[Task instructions] From the records, pick out and copy each line containing "Tissot".

[Study material]
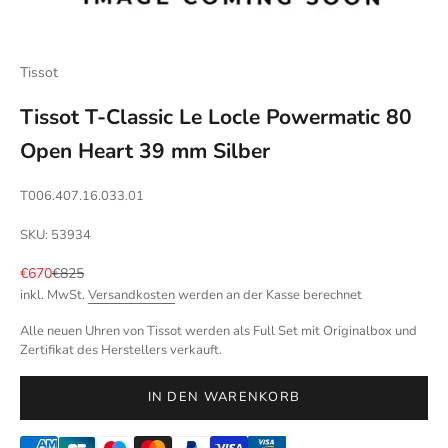
Tissot
Tissot T-Classic Le Locle Powermatic 80
Open Heart 39 mm Silber
T006.407.16.033.01
SKU: 53934
Angebot
Regulärer Preis
€670
€825
inkl. MwSt.
Versandkosten
werden an der Kasse berechnet
Alle neuen Uhren von Tissot werden als Full Set mit Originalbox und
Zertifikat des Herstellers verkauft.
IN DEN WARENKORB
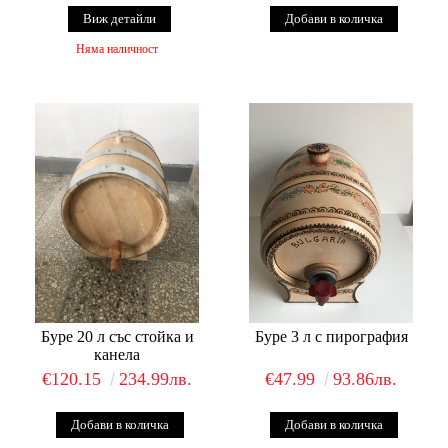
Виж детайли
Няма наличност
Буре 20 л със стойка и
Буре 3 л с пирография
канела
€120.15
234.99лв.
€47.99
93.86лв.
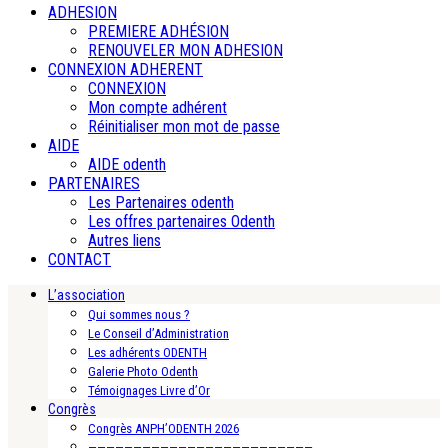
ADHESION
PREMIERE ADHÉSION
RENOUVELER MON ADHESION
CONNEXION ADHERENT
CONNEXION
Mon compte adhérent
Réinitialiser mon mot de passe
AIDE
AIDE odenth
PARTENAIRES
Les Partenaires odenth
Les offres partenaires Odenth
Autres liens
CONTACT
L’association
Qui sommes nous ?
Le Conseil d’Administration
Les adhérents ODENTH
Galerie Photo Odenth
Témoignages Livre d’Or
Congrès
Congrès ANPH’ODENTH 2026
—————————————————————————-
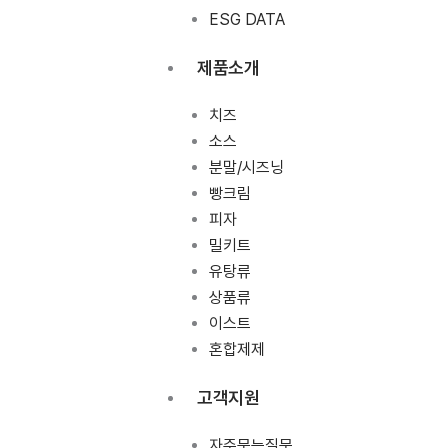
ESG DATA
제품소개
치즈
소스
분말/시즈닝
빵크림
피자
밀키트
유탕류
상품류
이스트
혼합제제
고객지원
자주묻는질문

[Answer for this exercise]
Tissot
Tissot T-Classic Le Locle Powermatic 80
Alle neuen Uhren von Tissot werden als Full Set mit Originalbox und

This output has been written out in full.